Pajak penghasilan dapat dikenakan pada orang pribadi maupun badan usaha atas penghasilan yang diterimanya selama 1 tahun. Dan bagi buruh, pajak penghasilan ini dapat dibayar oleh buruh maupun ditanggung oleh pemberi kerja, yang langsung dipotong dari upah yang diterima setiap bulannya.
Terhitung sejak Januari 2013, besarnya Penghasilan Tidak Kena Pajak (PTKP) telah berubah sebagai berikut:
1. Rp. 24.300.000,00 untuk diri wajib pajak orang pribadi;
2. Rp. 2.025.000,00 tambahan untuk wajib pajak yang kawin;
3. Rp. 24.300.000,00 tambahan untuk seorang isteri yang penghasilannya digabung dengan penghasilan suami sebagaimana dimaksud pada pasal 8 ayat (1) dalam UU no. 36 tahun 2008 tentang Pajak Penghasilan;
4. Rp. 2.025.000,00 tambahan untuk setiap anggota keluarga sedarah dan keluarga semenda dalam garis keturunan lurus serta anak angkat, yang menjadi tanggungan sepenuhnya, paling banyak 3 orang untuk setiap keluarga.

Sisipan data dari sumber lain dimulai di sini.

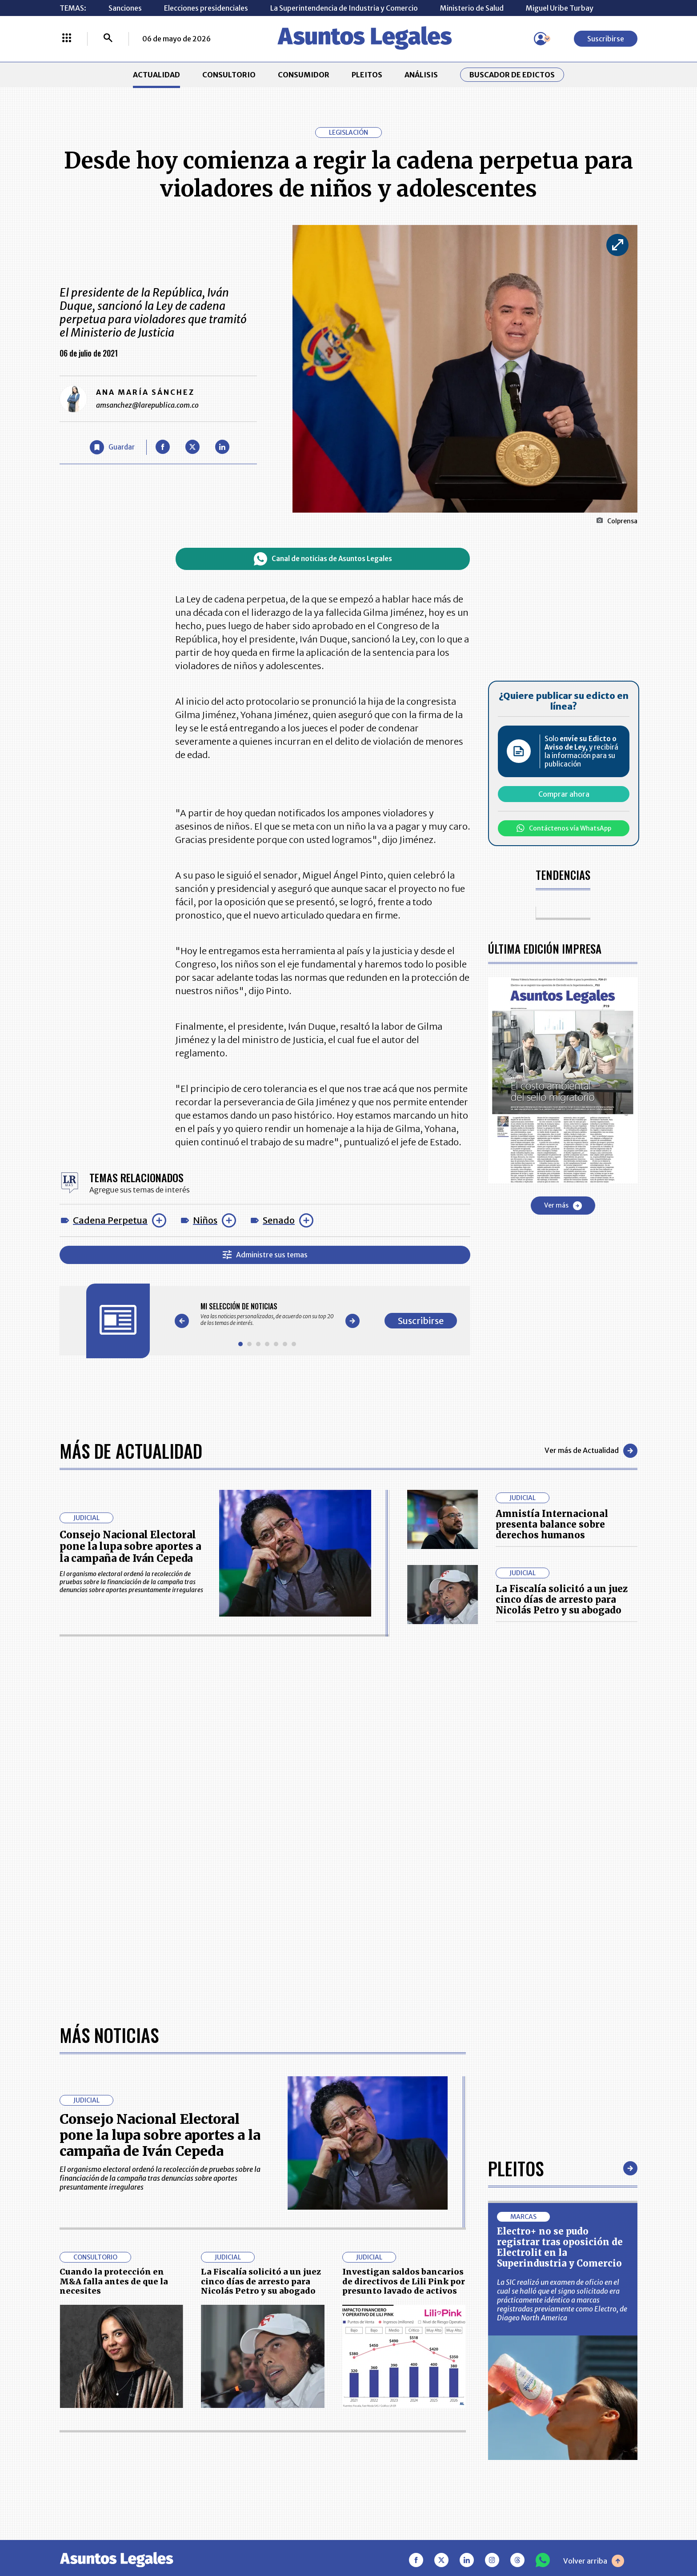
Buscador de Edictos (512, 74)
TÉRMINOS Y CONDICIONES (286, 2454)
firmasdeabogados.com (419, 2537)
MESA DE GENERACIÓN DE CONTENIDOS (391, 2410)
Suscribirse (605, 38)
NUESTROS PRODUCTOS (281, 2432)
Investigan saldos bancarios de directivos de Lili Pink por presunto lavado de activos (403, 2000)
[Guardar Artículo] (112, 447)
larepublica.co (96, 2537)
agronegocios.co (183, 2537)
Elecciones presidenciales (206, 8)
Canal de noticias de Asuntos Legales (323, 559)
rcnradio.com (602, 2537)
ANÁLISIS (421, 74)
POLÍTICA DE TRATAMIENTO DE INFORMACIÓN (401, 2454)
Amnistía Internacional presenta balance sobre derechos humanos (552, 1524)
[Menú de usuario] (541, 38)
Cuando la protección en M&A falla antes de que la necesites (114, 2000)
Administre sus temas (265, 1255)
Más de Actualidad (131, 1450)
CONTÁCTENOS (266, 2409)
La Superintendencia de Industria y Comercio (344, 8)
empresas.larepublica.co (293, 2537)
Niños (205, 1220)
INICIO (71, 2405)
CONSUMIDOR (303, 74)
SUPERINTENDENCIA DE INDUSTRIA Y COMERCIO (395, 2481)
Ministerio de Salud (472, 8)
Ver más (563, 1205)
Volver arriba (593, 2280)
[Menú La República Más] (67, 38)
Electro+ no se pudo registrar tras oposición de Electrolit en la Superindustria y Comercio (560, 1966)
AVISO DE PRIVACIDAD (391, 2432)
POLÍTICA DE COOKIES (278, 2480)
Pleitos (516, 1887)
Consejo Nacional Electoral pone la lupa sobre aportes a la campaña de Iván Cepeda (130, 1547)
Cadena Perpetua (110, 1220)
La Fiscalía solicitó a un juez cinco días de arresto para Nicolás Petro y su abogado (562, 1599)
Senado (279, 1220)
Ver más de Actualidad (591, 1451)
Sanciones (125, 8)
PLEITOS (367, 74)
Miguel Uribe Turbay (559, 8)
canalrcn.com (522, 2537)
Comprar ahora (563, 794)
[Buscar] (108, 38)
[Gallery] (267, 1314)
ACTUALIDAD (156, 74)
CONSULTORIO (229, 74)
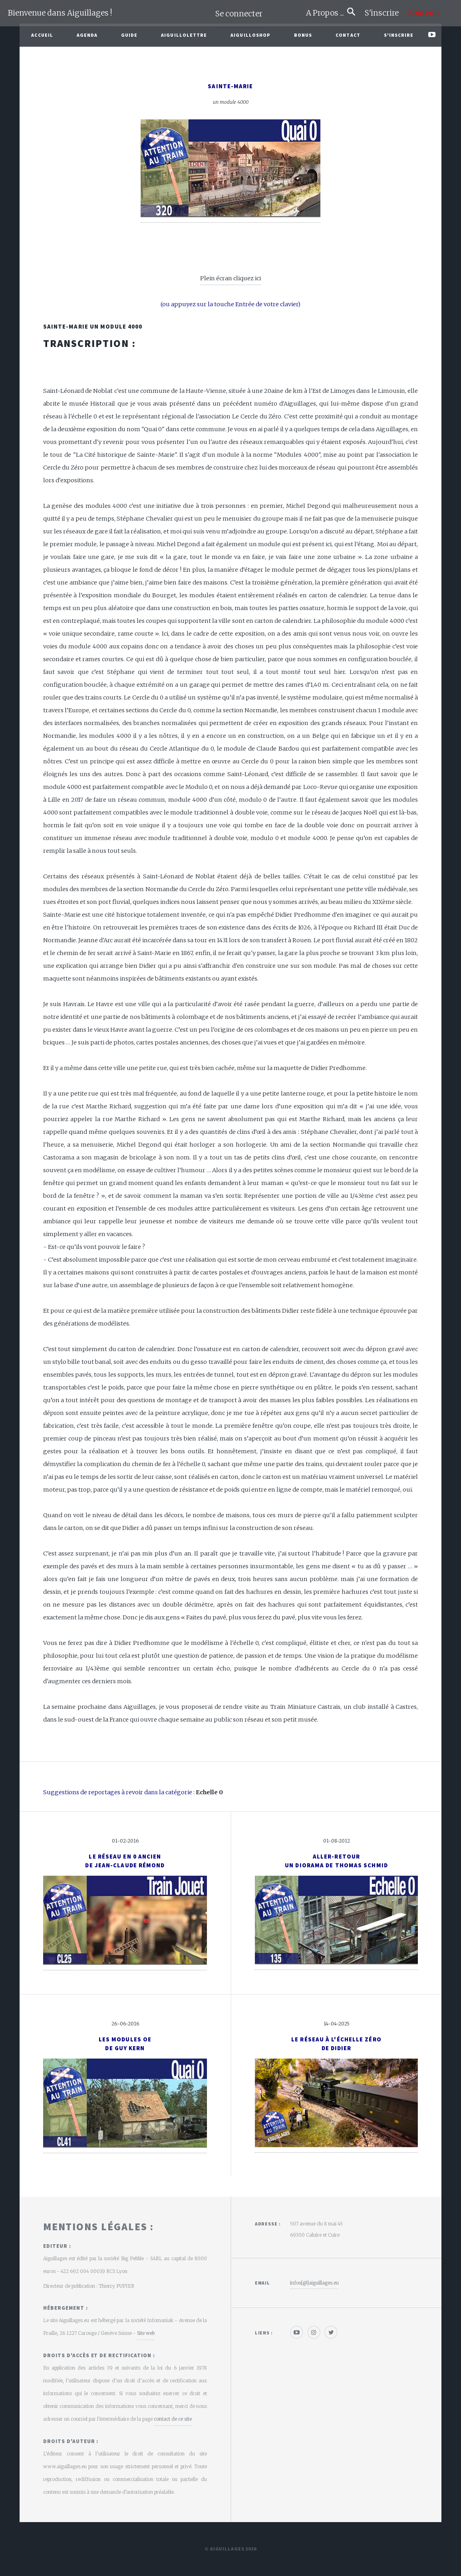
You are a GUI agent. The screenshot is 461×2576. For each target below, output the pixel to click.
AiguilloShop (250, 35)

Buruh dengan status hubungan kerja perjanjian kerja waktu tidak tertentu (PKWTT) maupun perjanjian kerja waktu tertentu (PKWT) digolongkan sebagai pegawai tetap yang dikenakan PPh 21 sebagaimana ditentukan dalam Peraturan Dirjen Pajak PER-31/PJ/2012.

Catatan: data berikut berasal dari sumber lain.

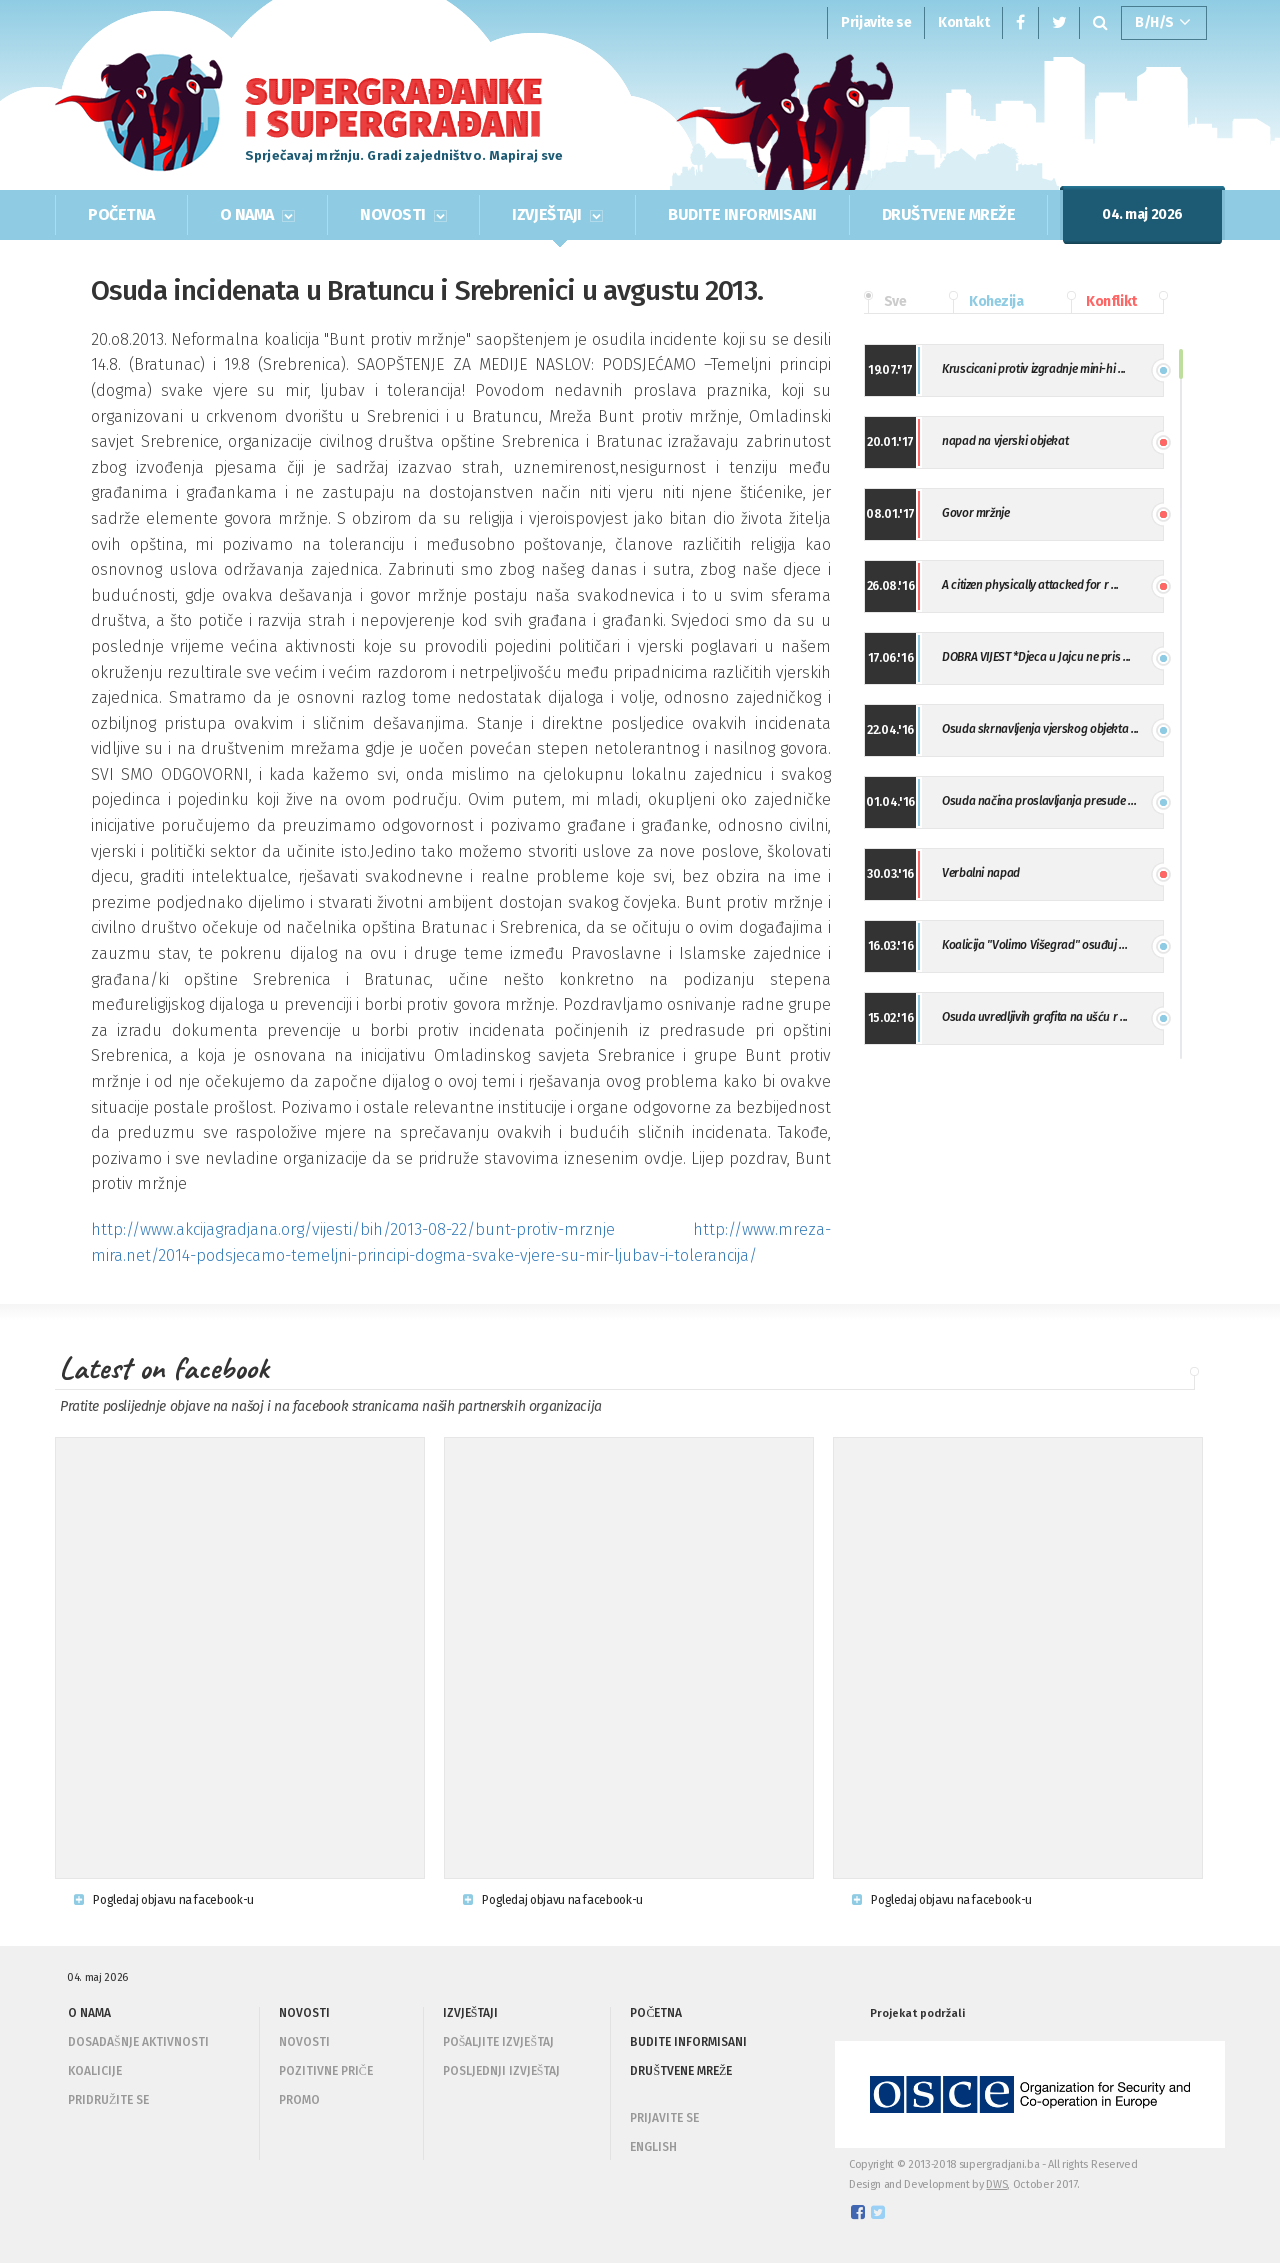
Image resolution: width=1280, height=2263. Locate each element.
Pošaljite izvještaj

Dilansir dari Pajak.co.id, berikut contoh cara menghitung PPh 21
Budi adalah buruh PT Candra Kirana, menikah dengan satu anak, memperoleh upah sebulan Rp. 4.000.000,00. PT Candra Kirana mengikutsertakan buruhnya ke dalam program BPJS Ketenagakerjaan, premi Jaminan Kecelakaan Kerja dan Jaminan Kematian dibayarkan oleh pemberi kerja sebesar 0.5% dan 0.3%. Budi menanggung iuran Jaminan Hari Tua sebesar 2% dari upah setiap bulannya. Maka perhitungan besarnya PPh 21 di bulan tersebut adalah sebagai berikut:
Upah pokok | Rp. 4.000.000.00 | ||
JKK | Rp. 20.000.00 | ||
JK | Rp. 12.000.00 | ||
Penghasilan bruto | Rp. 4.032.000.00 | ||
Pengurangan | |||
1. Biaya jabatan 5% x upah | Rp. 201.600.00 | ||
2. Iuran JHT 2% x upah pokok | Rp. 80.000.00 | ||
Penghasilan netto | Rp. 3.750.400.00 | ||
Penghasilan netto | setahun (x12) | Rp. 45.004.800.00 |
PTKP | |||
– untuk WP sendiri | Rp. 24.300.000.00 | ||
– untuk WP kawin | Rp. 2.025.000.00 | ||
– untuk WP satu anak | Rp. 2.025.000.00 | ||
Total | Rp. 28.350.000.00 | ||
Penghasilan Kena Pajak | Rp. 16.654.800.00 |
PPh 21 terhutang setahun
5% x 16.654.000 (pembulatan) Rp. 832.700.00
PPh 21 terhutang dalam bulan tersebut
832.700 / 12 Rp. 69.392.00
*Contoh di atas berlaku apabila buruh yang bersangkutan telah memiliki NPWP. Jika buruh yang bersangkutan belum memiliki NPWP, maka jumlah PPh 21 yang harus dipotong di bulan tersebut adalah 120% x Rp. 69.392.00 = Rp. 83.270.00.**(AY/RDN)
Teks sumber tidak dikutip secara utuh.